■ GOAL OF THE EXERCISE ■
All lines in the entries below that hold "July" make up the answer.

■ DATA ■
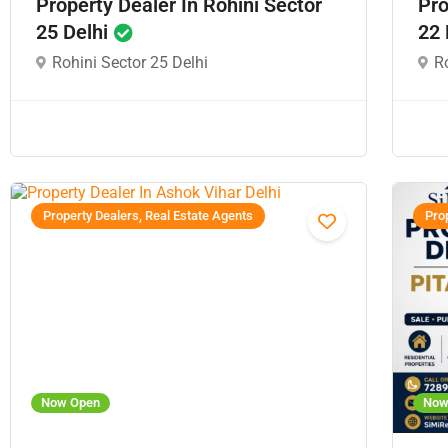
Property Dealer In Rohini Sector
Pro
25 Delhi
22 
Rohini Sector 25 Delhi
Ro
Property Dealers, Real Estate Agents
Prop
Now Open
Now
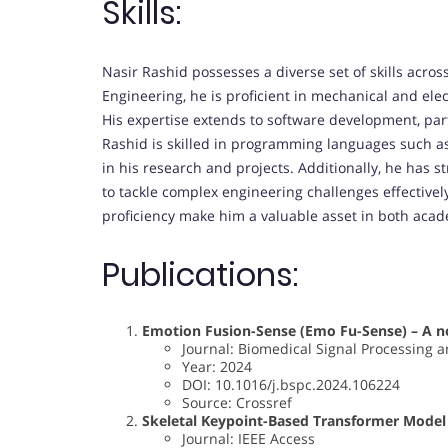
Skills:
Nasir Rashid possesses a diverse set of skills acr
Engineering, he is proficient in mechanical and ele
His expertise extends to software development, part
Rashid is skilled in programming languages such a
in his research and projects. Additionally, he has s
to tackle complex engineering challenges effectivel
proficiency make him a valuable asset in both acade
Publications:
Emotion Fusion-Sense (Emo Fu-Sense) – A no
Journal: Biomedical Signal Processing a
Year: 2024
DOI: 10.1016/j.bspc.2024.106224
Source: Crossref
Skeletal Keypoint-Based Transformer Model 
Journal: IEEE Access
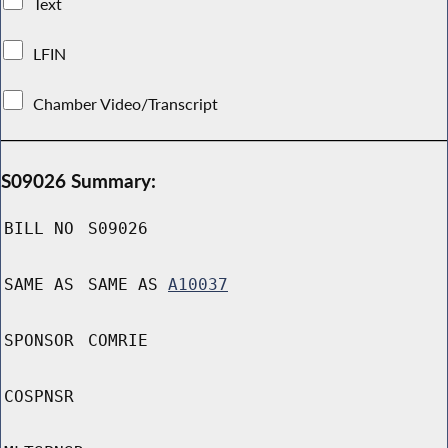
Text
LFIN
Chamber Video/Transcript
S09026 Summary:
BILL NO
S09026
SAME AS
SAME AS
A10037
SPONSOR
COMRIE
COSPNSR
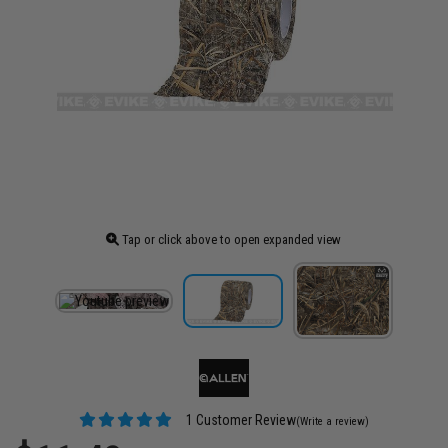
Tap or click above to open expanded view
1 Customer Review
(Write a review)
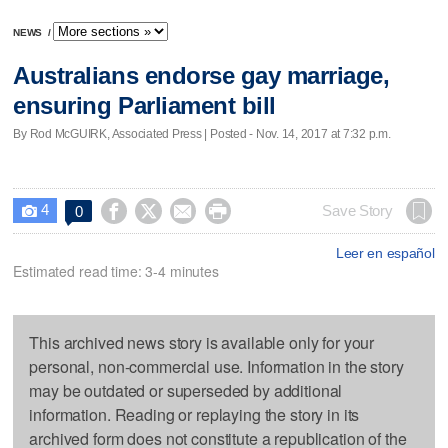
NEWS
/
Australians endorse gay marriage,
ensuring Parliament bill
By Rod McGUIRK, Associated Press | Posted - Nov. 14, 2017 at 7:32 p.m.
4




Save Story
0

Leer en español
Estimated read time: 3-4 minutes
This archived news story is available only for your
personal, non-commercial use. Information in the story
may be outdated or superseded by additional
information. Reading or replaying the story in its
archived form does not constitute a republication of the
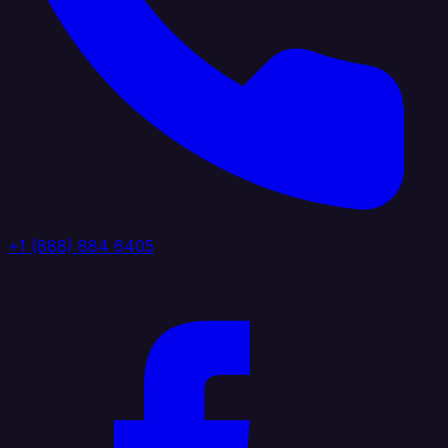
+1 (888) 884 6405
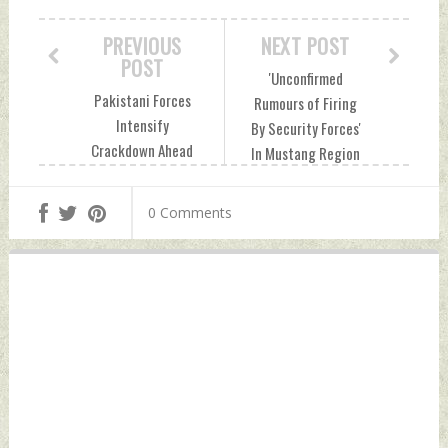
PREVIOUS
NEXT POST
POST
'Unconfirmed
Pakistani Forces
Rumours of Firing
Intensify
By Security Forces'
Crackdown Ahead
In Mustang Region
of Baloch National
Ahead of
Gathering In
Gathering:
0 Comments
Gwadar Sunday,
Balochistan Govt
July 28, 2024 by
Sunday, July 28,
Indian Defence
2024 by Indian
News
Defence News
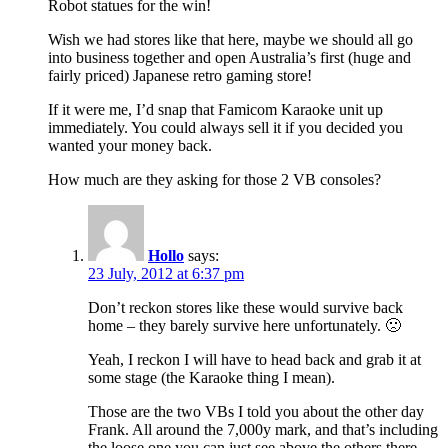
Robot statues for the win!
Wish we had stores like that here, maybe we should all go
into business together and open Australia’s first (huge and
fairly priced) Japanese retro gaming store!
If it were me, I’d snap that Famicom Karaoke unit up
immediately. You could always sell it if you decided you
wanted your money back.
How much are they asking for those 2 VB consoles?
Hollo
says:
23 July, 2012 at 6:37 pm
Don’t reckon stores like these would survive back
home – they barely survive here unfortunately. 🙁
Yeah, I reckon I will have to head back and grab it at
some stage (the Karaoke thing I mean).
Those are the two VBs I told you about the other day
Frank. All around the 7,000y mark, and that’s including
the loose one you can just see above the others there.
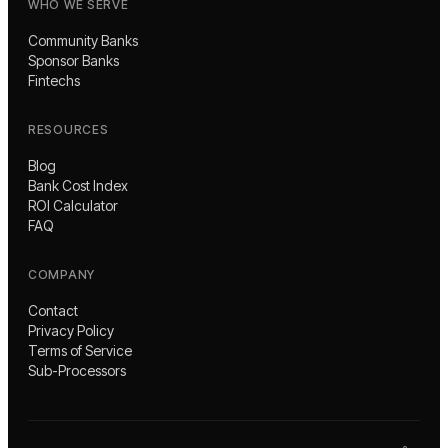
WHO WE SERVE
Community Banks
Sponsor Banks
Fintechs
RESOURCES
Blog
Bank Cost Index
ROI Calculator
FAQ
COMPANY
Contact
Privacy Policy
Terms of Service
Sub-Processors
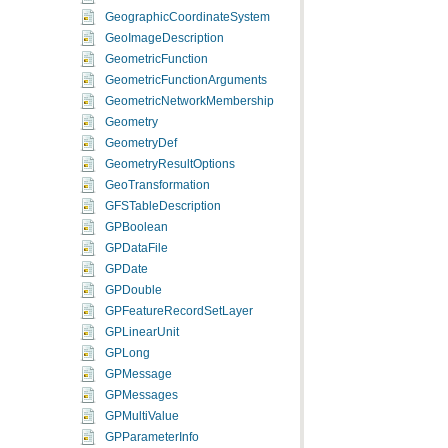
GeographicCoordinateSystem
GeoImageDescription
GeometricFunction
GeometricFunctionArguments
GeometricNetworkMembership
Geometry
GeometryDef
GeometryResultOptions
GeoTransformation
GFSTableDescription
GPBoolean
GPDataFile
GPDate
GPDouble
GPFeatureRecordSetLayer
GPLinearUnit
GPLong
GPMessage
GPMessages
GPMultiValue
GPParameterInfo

■ FINISHED EXERCISE ■
July 28, 2024 by
Sunday, July 28,
23 July, 2012 at 6:37 pm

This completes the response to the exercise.